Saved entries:
"""

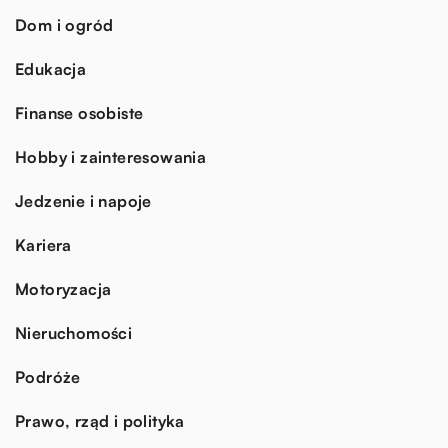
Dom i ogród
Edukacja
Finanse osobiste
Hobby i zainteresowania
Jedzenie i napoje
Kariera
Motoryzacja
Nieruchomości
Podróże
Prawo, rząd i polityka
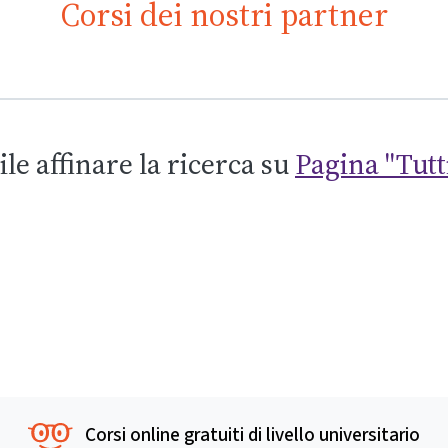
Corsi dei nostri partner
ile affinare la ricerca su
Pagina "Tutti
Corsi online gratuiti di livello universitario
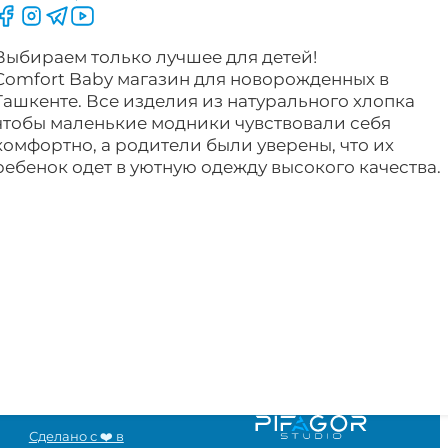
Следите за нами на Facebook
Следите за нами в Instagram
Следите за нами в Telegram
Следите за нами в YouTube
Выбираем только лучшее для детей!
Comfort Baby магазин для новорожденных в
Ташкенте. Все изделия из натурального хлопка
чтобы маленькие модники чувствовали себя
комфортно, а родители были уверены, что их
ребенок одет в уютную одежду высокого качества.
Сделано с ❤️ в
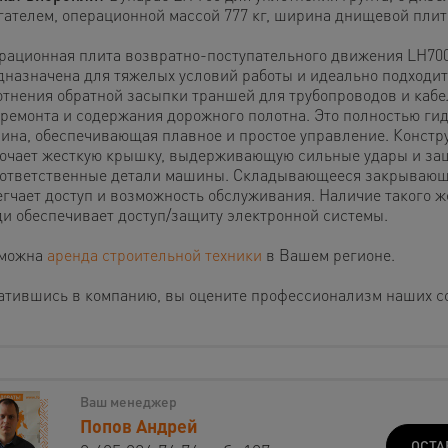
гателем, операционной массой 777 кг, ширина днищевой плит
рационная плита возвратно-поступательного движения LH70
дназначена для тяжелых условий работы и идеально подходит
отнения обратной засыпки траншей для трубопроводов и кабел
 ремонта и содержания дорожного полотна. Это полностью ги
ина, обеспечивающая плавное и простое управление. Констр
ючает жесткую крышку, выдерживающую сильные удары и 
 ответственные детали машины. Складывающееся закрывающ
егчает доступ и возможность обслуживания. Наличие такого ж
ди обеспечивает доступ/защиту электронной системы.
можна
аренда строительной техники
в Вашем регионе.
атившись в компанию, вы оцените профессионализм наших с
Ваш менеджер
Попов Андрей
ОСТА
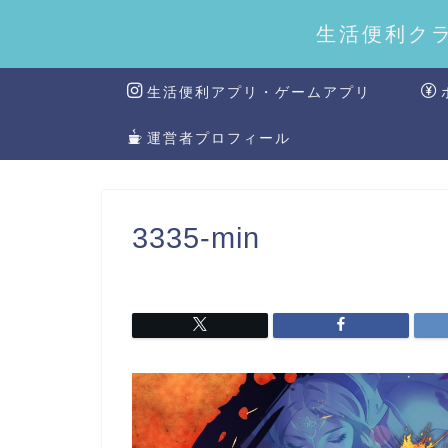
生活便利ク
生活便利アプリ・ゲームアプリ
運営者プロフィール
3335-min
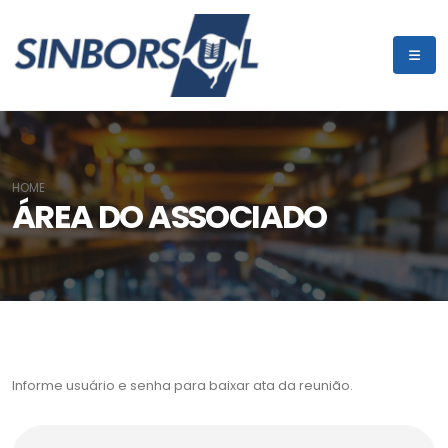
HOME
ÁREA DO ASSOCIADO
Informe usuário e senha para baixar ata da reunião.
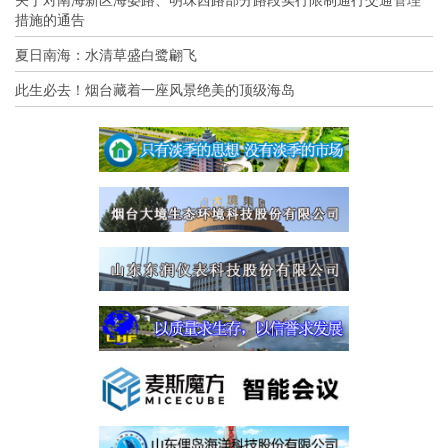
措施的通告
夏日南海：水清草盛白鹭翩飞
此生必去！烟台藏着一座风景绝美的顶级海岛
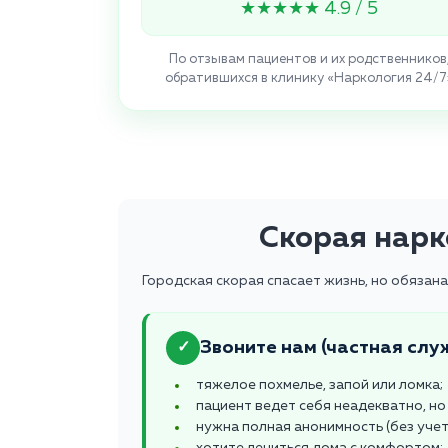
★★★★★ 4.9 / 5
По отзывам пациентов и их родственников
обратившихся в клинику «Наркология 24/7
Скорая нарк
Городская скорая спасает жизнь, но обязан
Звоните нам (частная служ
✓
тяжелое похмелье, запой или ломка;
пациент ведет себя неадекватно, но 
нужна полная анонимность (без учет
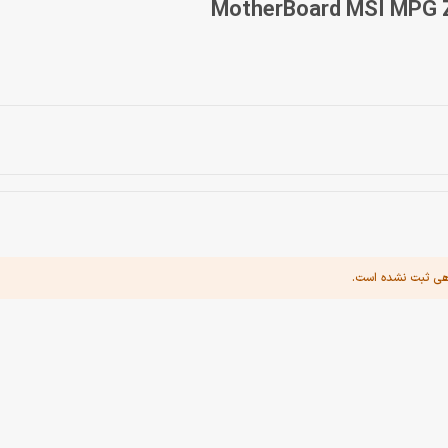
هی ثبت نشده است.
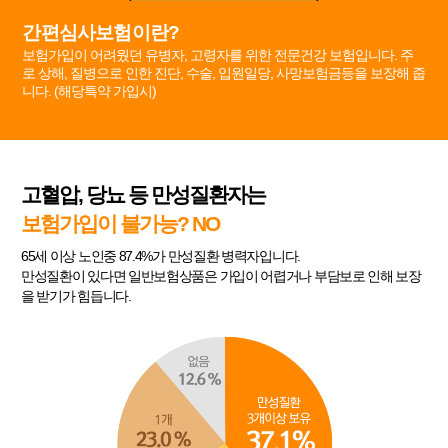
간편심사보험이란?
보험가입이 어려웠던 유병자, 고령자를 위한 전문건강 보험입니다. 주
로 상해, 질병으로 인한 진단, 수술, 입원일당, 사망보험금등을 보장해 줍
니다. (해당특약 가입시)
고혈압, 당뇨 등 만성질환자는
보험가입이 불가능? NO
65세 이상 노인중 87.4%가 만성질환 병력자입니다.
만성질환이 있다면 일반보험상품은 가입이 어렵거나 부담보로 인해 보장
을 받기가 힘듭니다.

"""

Brief:
In the records, which lines mention the word "нами"? Copy those lines.

Response box:
Следите за нами на Facebook
Следите за нами в Instagram
Следите за нами в Telegram
Следите за нами в YouTube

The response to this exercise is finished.